The background indexer runs silently while you work. It:

  • Watches your chosen folders for new or changed files
  • Processes files in order of size (smaller files first, so you can query them sooner)
  • Pauses automatically when you're on battery, your CPU is over 70%, or you're on a Zoom/Meet/Teams call
  • Runs at low priority — capped at half your Mac's cores by default (30% in Low-power mode) and scheduled at a background QoS so macOS steers the work toward efficiency cores
  • Stores a small set of artifacts per indexed file: index.bm25 (keyword index), index.embed (384-dim vectors), index.hnsw.segs (segmented HNSW graph), index.rows (memory-mapped row-text store for fast Tier-1 lookup), and index.fingerprint (content hash for change detection)
  • Never re-indexes a file unless its content changes (it uses a content fingerprint, not the file name)

Each indexed file gets its own subfolder under ~/Library/Application Support/Omna/index/, named after the source file. The default disk cap is 20 GB across all subfolders.
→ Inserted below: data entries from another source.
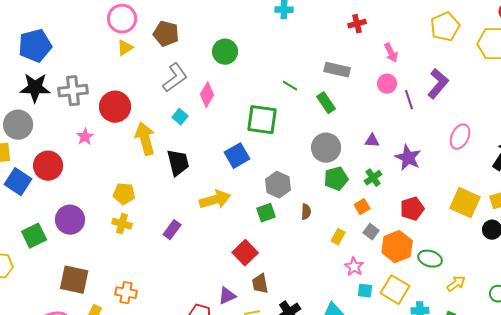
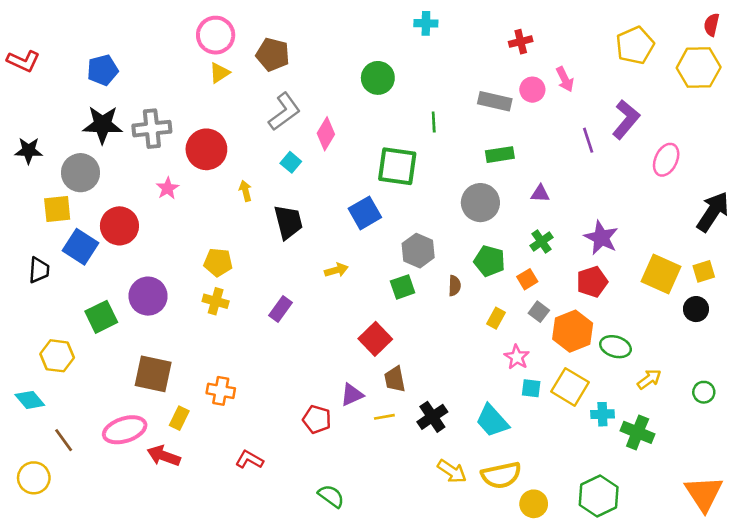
blue pentagon: (35, 46) -> (103, 70), size x0.7
green circle: (225, 52) -> (378, 78), moved
pink circle: (387, 84) -> (532, 90), moved
green line: (290, 86) -> (434, 122), turned 56
green rectangle: (326, 103) -> (500, 155), moved, turned -65
pink ellipse: (460, 137) -> (666, 160), moved
yellow arrow: (145, 139) -> (245, 191), size x0.5
purple star: (408, 158) -> (601, 238), moved
green pentagon: (336, 179) -> (490, 261), moved, turned 30
yellow arrow: (215, 200) -> (336, 270), size x0.6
PII masking during slicing

Before the sliced rows are sent to the AI, Omna masks personal information:

  • Names, emails, phone numbers, addresses
  • Social Security numbers, passport numbers
  • Credit card numbers, bank account numbers
  • Healthcare data, employment data, credentials

Masked text looks like: [PERSON_1], [EMAIL_1], [PHONE_1]. The AI receives the masked version. Omna's local token registry maps each placeholder back to the real value so results stay meaningful.

You can turn PII masking off in the menu bar if you're working with non-sensitive data.